[Records for processing Boundary: Start]
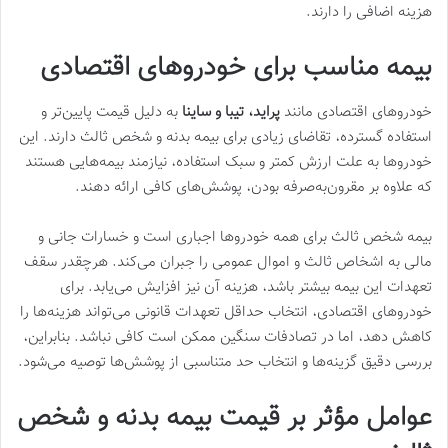
هزینه اضافی را دارند.
بیمه مناسب برای خودروهای اقتصادی
خودروهای اقتصادی مانند
پراید، تیبا و ساینا
به دلیل قیمت پایین‌تر و
استفاده گسترده، تقاضای زیادی برای بیمه بدنه و شخص ثالث دارند. این
خودروها به علت ارزش کمتر و سبک استفاده، نیازمند بیمه‌هایی هستند
که علاوه بر مقرون‌به‌صرفه بودن، پوشش‌های کافی ارائه دهند.
بیمه شخص ثالث برای همه خودروها اجباری است و خسارات جانی و
مالی به اشخاص ثالث و اموال عمومی را جبران می‌کند. هرچقدر سقف
تعهدات این بیمه بیشتر باشد، هزینه آن نیز افزایش می‌یابد. برای
خودروهای اقتصادی، انتخاب حداقل تعهدات قانونی می‌تواند هزینه‌ها را
کاهش دهد، اما در تصادفات سنگین ممکن است کافی نباشد. بنابراین،
بررسی دقیق گزینه‌ها و انتخاب حد متناسبی از پوشش‌ها توصیه می‌شود.
عوامل مؤثر بر قیمت بیمه بدنه و شخص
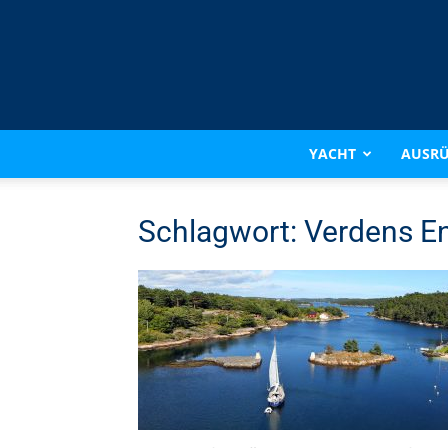
YACHT
AUSR
Schlagwort: Verdens E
[Records for processing Boundary: End]
- [What to do]: Every record must be copied exactly, with images dropped from the result.

- [Answer section]:
هزینه اضافی را دارند.
بیمه مناسب برای خودروهای اقتصادی
خودروهای اقتصادی مانند
پراید، تیبا و ساینا
به دلیل قیمت پایین‌تر و
استفاده گسترده، تقاضای زیادی برای بیمه بدنه و شخص ثالث دارند. این
خودروها به علت ارزش کمتر و سبک استفاده، نیازمند بیمه‌هایی هستند
که علاوه بر مقرون‌به‌صرفه بودن، پوشش‌های کافی ارائه دهند.
بیمه شخص ثالث برای همه خودروها اجباری است و خسارات جانی و
مالی به اشخاص ثالث و اموال عمومی را جبران می‌کند. هرچقدر سقف
تعهدات این بیمه بیشتر باشد، هزینه آن نیز افزایش می‌یابد. برای
خودروهای اقتصادی، انتخاب حداقل تعهدات قانونی می‌تواند هزینه‌ها را
کاهش دهد، اما در تصادفات سنگین ممکن است کافی نباشد. بنابراین،
بررسی دقیق گزینه‌ها و انتخاب حد متناسبی از پوشش‌ها توصیه می‌شود.
عوامل مؤثر بر قیمت بیمه بدنه و شخص
YACHT
AUSR
Schlagwort: Verdens E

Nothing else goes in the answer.